Import of multiple files into SAP HANA Cloud from a cloud storage (Amazon S3) using SAP Data Intelligence 3.1

I hope you haven’t missed the announcement of SAP Data Intelligence, trial edition 3.1 posted by Dimitri Vorobiev last week! Please do not miss as well exercises from SAP TechEd hands-on sessions that were published too. One of them describes steps to read and load data into SAP HANA.

In my post, I would like to share a slightly different approach: with no data, but control flowing between operators. I will use the same setup and scenario from my last post where I was scripting the import of multiple files into SAP HANA Cloud from S3 cloud storage.

In a nutshell, I want to do automate a load of multiple files stored in a single Amazon S3 bucket into the corresponding tables in the SAP HANA Cloud database. In my exercise, I work with 25 files generated for TPC-DS. Some of these files have significant sizes, but further optimization of their load is not in the scope for now.

The setup…

…is taken from the previous post, assuming the files are generated and stored in the S3 bucket, the PSE in the database is all configured, and we can use the same S3Reader user credentials (but do not try to copy/paste this key/secret, as I recreated them after the publication 🙂 ).

The graph…

… has at least 3 operators:

  1. The one to list all required files from the S3 bucket,
  2. A custom operator to build SQL statements to import data files + truncate, in case of reloads of this initial step to populate tables,
  3. HANA Client to execute SQL statements.

But I included two more operators to detect and terminate execution when the last IMPORT is done.

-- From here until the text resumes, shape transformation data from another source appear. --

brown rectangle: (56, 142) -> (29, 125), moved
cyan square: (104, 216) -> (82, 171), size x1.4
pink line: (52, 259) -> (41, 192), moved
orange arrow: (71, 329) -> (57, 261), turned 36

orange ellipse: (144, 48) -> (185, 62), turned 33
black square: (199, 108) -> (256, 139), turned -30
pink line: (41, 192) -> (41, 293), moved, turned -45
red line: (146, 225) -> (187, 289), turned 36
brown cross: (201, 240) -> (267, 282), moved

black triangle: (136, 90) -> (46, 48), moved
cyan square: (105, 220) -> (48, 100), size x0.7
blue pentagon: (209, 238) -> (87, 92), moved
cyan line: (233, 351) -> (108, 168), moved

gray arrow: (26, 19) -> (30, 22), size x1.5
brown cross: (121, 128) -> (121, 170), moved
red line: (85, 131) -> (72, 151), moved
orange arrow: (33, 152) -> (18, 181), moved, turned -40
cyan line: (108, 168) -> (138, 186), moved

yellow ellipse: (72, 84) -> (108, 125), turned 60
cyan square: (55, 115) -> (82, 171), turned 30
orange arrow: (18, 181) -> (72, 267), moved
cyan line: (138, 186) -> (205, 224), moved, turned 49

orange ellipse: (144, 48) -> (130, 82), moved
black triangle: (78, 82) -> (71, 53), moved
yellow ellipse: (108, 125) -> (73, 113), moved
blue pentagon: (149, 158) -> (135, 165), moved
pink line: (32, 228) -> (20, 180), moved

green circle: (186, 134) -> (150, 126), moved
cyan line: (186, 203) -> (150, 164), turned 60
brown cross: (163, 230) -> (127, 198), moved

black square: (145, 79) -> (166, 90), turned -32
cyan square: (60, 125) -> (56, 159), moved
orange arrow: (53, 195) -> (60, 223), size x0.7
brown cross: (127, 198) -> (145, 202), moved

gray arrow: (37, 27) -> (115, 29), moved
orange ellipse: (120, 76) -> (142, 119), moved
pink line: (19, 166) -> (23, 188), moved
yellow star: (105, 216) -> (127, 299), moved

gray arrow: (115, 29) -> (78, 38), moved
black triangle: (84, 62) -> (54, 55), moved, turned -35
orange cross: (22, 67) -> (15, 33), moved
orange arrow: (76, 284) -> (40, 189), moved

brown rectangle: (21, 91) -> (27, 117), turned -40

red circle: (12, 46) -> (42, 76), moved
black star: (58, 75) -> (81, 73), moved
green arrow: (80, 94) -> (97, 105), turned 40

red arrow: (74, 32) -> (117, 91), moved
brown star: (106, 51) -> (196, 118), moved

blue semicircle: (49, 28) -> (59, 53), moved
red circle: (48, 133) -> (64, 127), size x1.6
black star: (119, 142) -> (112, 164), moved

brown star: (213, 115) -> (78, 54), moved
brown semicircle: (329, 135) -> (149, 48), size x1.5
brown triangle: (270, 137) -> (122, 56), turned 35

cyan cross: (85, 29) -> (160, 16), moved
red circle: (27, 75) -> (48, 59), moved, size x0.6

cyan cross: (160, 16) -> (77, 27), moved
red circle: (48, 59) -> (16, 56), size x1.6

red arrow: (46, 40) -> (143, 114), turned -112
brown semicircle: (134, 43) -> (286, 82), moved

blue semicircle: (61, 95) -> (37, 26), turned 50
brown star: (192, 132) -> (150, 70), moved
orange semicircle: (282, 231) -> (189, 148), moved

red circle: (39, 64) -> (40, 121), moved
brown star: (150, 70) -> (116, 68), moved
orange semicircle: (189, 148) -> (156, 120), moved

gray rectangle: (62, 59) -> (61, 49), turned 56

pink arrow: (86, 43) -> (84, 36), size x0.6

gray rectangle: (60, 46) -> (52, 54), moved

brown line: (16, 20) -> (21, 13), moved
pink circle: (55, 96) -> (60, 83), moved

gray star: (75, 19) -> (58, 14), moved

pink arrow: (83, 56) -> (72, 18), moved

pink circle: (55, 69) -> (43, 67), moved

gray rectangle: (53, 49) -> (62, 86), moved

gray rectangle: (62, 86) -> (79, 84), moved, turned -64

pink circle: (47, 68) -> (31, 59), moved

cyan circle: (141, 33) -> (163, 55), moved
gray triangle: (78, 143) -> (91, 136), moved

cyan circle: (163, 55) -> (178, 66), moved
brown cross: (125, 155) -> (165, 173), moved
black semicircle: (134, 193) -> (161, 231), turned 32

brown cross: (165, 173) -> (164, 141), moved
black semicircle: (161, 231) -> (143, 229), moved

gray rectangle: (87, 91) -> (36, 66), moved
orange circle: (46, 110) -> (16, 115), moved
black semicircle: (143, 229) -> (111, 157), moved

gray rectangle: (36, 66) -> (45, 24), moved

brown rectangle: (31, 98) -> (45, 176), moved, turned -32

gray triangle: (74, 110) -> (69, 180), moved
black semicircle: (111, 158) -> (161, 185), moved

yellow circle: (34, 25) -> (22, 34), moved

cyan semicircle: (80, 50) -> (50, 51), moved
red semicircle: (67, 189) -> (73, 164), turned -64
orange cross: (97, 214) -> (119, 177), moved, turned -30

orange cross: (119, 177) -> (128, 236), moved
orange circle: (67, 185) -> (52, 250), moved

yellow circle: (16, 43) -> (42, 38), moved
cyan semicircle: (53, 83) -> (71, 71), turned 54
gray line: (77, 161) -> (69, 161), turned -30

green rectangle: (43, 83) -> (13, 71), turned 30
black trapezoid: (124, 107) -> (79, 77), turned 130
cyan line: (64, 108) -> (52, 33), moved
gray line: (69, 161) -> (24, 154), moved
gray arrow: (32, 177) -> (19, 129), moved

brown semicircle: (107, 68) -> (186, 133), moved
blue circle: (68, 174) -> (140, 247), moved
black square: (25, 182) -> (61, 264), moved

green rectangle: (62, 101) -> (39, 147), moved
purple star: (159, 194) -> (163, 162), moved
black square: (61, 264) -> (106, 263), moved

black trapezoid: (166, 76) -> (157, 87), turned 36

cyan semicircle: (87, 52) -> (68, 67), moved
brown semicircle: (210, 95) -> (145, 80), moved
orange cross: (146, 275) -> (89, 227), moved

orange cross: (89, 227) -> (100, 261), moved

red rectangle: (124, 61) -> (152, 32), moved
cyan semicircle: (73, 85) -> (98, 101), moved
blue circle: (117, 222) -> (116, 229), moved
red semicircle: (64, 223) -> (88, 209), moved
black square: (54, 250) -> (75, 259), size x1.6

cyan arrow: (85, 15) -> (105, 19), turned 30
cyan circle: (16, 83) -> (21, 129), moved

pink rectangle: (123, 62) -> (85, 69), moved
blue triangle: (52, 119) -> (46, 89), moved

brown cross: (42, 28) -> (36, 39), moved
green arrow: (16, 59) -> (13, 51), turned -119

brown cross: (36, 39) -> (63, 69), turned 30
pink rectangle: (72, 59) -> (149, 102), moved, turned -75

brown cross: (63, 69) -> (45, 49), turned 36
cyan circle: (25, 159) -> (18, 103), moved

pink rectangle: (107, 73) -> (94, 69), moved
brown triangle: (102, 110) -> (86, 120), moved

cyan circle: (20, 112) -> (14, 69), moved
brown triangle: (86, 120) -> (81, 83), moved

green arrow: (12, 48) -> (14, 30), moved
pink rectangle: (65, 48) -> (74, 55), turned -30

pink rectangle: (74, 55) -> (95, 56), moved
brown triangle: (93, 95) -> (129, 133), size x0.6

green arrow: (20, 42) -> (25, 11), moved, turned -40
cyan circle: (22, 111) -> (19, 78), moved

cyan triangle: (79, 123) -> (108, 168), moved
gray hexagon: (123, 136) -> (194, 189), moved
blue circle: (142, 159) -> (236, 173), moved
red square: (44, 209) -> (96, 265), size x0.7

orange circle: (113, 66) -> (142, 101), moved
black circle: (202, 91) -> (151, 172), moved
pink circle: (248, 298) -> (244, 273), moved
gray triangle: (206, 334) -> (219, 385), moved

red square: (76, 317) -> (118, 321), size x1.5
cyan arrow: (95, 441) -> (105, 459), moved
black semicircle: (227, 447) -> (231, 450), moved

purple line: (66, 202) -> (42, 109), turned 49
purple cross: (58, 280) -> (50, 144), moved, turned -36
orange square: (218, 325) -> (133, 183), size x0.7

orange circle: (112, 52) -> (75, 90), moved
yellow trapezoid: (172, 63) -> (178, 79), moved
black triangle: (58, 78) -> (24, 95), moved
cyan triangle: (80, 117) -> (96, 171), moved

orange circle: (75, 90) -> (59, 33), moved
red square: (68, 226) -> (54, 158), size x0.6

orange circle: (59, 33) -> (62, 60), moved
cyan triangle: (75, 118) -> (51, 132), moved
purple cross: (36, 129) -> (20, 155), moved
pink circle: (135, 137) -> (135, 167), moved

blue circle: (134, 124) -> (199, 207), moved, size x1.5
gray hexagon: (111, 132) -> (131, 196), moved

Btw, I used two different programming languages for custom operators — JavaScript and Python — not for any other reason than showing possibilities. The logic could (and in normal situations as well should) be done without multiplying variations in one solution.

List files

This operator works only with connections defined in the Connection Manager, so I had to configure the connection to the S3 bucket there first.

Please note RegEx-based patter in the filter. It would allow you to reload only selected files.

Enjoy the exploration of these trials!